Introduction to PCIe Express:

This blog describes the fundamentals of Peripheral Component Interconnect Express (PCI express) protocol. In personal computers, peripheral devices connect to processor subsystem using Peripheral Component Interconnect (PCI), Peripheral Component Interconnect eXtended (PCI-X), Accelerated Graphics Port (AGP) and PCIe buses. Peripherals can be graphic cards, hard disk drives, SSDs, WiFi and ethernet devices. PCIe replaces PCI, PCI-X and AGP bus protocols used in computing machines of earlier days. Advanced version of PCI is PCI-express(PCIe). PCIe, PCI-e refers to PCI express protocol.

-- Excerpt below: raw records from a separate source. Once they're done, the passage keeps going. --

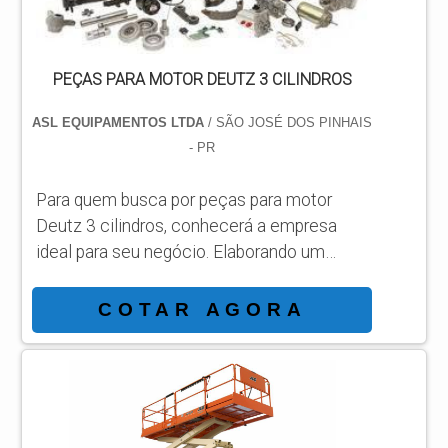
PEÇAS PARA MOTOR DEUTZ 3 CILINDROS
ASL EQUIPAMENTOS LTDA
/ SÃO JOSÉ DOS PINHAIS
- PR
Para quem busca por peças para motor
Deutz 3 cilindros, conhecerá a empresa
ideal para seu negócio. Elaborando um
orçamento detalhado na melhor
organização do ramo e conhecendo a líder
COTAR AGORA
da área de atuação. Quando a busca é por
peças para motor Deutz 3 cilindros, com a
melhor mão de obra da ASL Equipamentos
irá encontrar precisão com qualidade e
rapidez no atendimento. OUTRAS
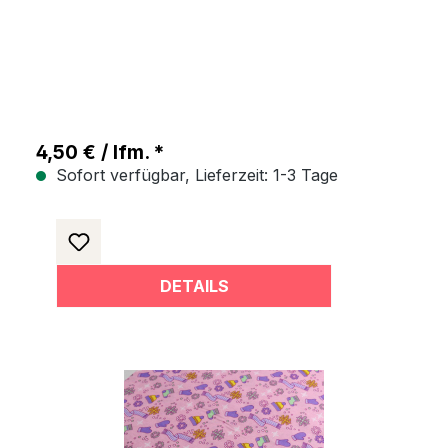
4,50 € / lfm. *
Sofort verfügbar, Lieferzeit: 1-3 Tage
DETAILS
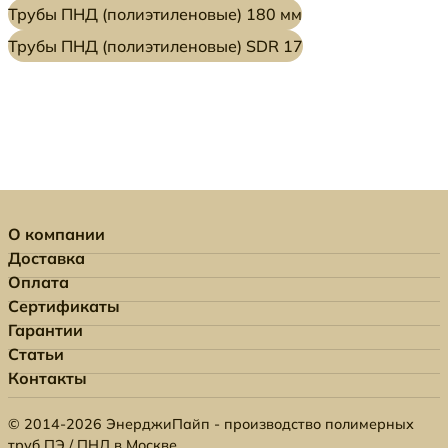
Трубы ПНД (полиэтиленовые) 180 мм
Трубы ПНД (полиэтиленовые) SDR 17
О компании
Доставка
Оплата
Сертификаты
Гарантии
Статьи
Контакты
© 2014-2026 ЭнерджиПайп - производство полимерных
труб ПЭ / ПНД в Москве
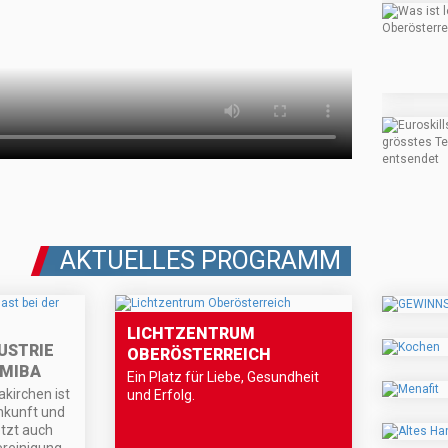
AKTUELLES PROGRAMM
LICHTZENTRUM
USTRIE
OBERÖSTERREICH
 MIBA
Ein Platz für Liebe, Gesundheit
kirchen ist
und Erfolg.
nkunft und
etzt auch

Comparison of PCI and PCIe:

Fig. 1 shows the legacy PCI and PCIe ports. PCI is a parallel interface whereas PCIe is a serial interface. PCI uses individual buses for each of the devices connected to it instead of a shared one like what PCIe uses.

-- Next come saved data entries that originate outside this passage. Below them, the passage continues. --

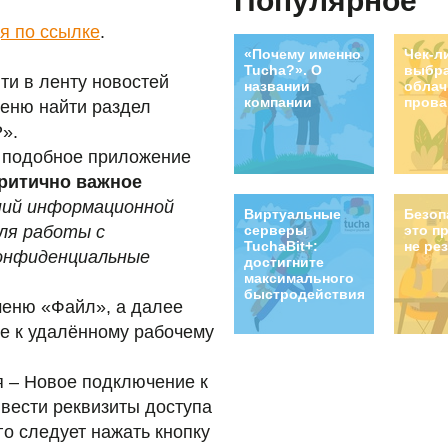
Популярное
инф
данн
я по ссылке
.
необх
«Почему именно
Чек-л
Tucha?». О
выбр
ти в ленту новостей
названии
облач
компании
прова
меню найти раздел
».
о подобное приложение
ритично важное
ний информационной
Виртуальные
Безоп
серверы
это п
ля работы с
TuchaBit+:
не ре
онфиденциальные
достигните
максимального
быстродействия!
меню «Файл», а далее
е к удалённому рабочему
 – Новое подключение к
вести реквизиты доступа
го следует нажать кнопку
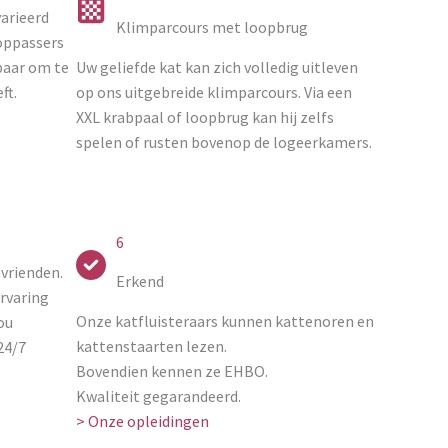
arieerd
Klimparcours met loopbrug
oppassers
kbaar om te
Uw geliefde kat kan zich volledig uitleven
ft.
op ons uitgebreide klimparcours. Via een
XXL krabpaal of loopbrug kan hij zelfs
spelen of rusten bovenop de logeerkamers.
6
vrienden.
Erkend
rvaring
Onze katfluisteraars kunnen kattenoren en
ou
kattenstaarten lezen.
24/7
Bovendien kennen ze EHBO.
Kwaliteit gegarandeerd.
> Onze opleidingen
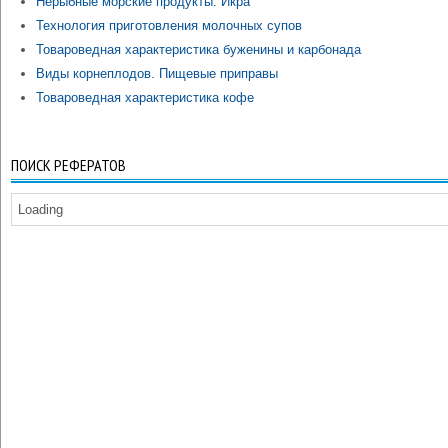
Нерыбные морские продукты. Икра
Технология приготовления молочных супов
Товароведная характеристика буженины и карбонада
Виды корнеплодов. Пищевые приправы
Товароведная характеристика кофе
ПОИСК РЕФЕРАТОВ
Loading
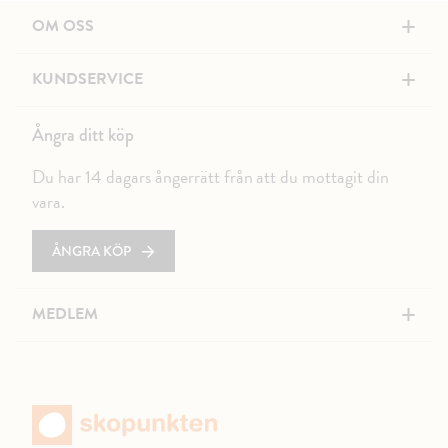
+
OM OSS
+
KUNDSERVICE
Ångra ditt köp
Du har 14 dagars ångerrätt från att du mottagit din
vara.
ÅNGRA KÖP
+
MEDLEM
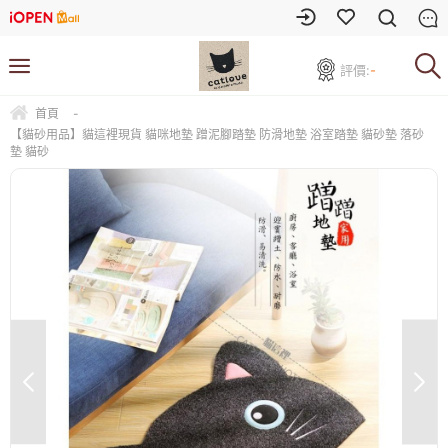
評價:
-
首頁
-
【貓砂用品】貓這裡現貨 貓咪地墊 蹭泥腳踏墊 防滑地墊 浴室踏墊 貓砂墊 落砂
墊 貓砂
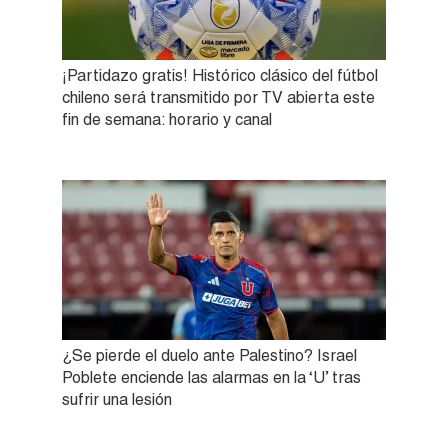
¡Partidazo gratis! Histórico clásico del fútbol
chileno será transmitido por TV abierta este
fin de semana: horario y canal
¿Se pierde el duelo ante Palestino? Israel
Poblete enciende las alarmas en la ‘U’ tras
sufrir una lesión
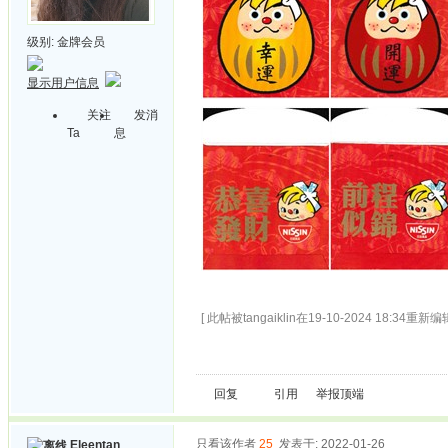
级别:
金牌会员
显示用户信息
关注
发消
Ta
息
[ 此帖被tangaiklin在19-10-2024 18:34重新编辑
回复
引用
举报
顶端
只看该作者
25
发表于: 2022-01-26
Eleentan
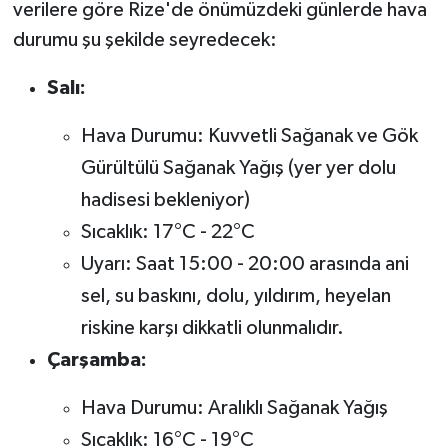
verilere göre Rize'de önümüzdeki günlerde hava
durumu şu şekilde seyredecek:
Salı:
Hava Durumu: Kuvvetli Sağanak ve Gök
Gürültülü Sağanak Yağış (yer yer dolu
hadisesi bekleniyor)
Sıcaklık: 17°C - 22°C
Uyarı: Saat 15:00 - 20:00 arasında ani
sel, su baskını, dolu, yıldırım, heyelan
riskine karşı dikkatli olunmalıdır.
Çarşamba:
Hava Durumu: Aralıklı Sağanak Yağış
Sıcaklık: 16°C - 19°C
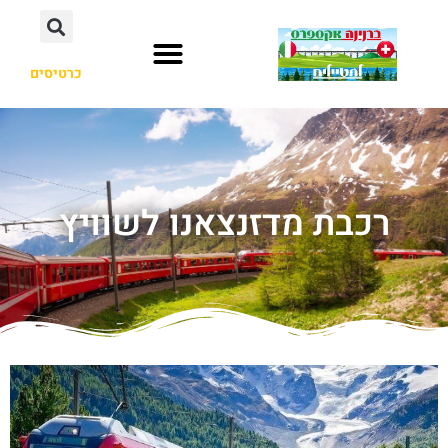
כרטיסים
רכבת מדזנצאנו לשוויץ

The difference in speed between standard PCI interface and 16 slot PCIe is large. The legacy PCI has a data rate of 133MB/s but the PCIe has a data rate of 16GB/s.

Also, PCI slots are the same sizes for all devices. PCIe slots differ depending on which form factor it accepts. The longest would be the 16-lane slot and, the shortest is for the 1-lane slots.

PCI and PCIe slots on motherboards

Fig. 1 PCI and PCIe slots on motherboards

Fig. 2 shows the topology of PCI and PCIe. Legacy PCI is a parallel data transfer protocol. But PCIe is a serial data transfer protocol.

 Legacy PCI and PCIe slots topologies

Fig. 2 Legacy PCI and PCIe slots topologies

PCI Special Interest Group (PCI-SIG):

PCI-SIG defines and maintains the technical specifications and standards for PCI and PCIe. PCI-SIG is a special interest group of 900 companies. It defined PCIe in 1995 as PCIe 1.1. Since then, it has developed four versions of PCIe standards for improved architectures. PCIe supports high data throughput, low power and is of smaller size. PCIe makes today’s laptops, computers smaller, making them powerful, portable, and handy. Lanes in PCI-e are many interfaces on which data transfers can happen in parallel. Laptop expansions, computer storage interfaces like SATA express use PCI-e with many lanes. Table 1 shows the PCIe architectures and their bandwidth details:

Table 1 PCIe architectures and their bandwidth details

 Legacy PCI and PCIe slots topologies

PCIe Features:

The main features of PCIe protocol are:

  1. Point to point serial transfer protocol with master-slave configuration.
  2. Scalable with lane aggregation supporting multiples of transfer rates.
  3. Uses the same memory, IO, address space, and configuration as PCI and is compatible with it.
  4. Uses packet-based transaction protocol like ethernet
  5. It has improved data integrity with error handling

PCIe Pin descriptions:

PCIe comes in two configurations: 1 lane called PCIe x1 and 16 lane PCIe x16. It is a serial bus point-to-point protocol. General processors use the smallest PCI x1 slots. Graphic cards use the longest PCI x16 slots. PCIe x1 interface has 36 pins arranged in pair of 18 pins. Out of 36 pins, only 6 pins are functional pins and the remaining are power or auxiliary pins. The six functional pins operate as differential pair of signals. Differential signals are more immune to external interferences. They consume low power and help in clock recovery. PCIe x1 signal description is shown in Table 2.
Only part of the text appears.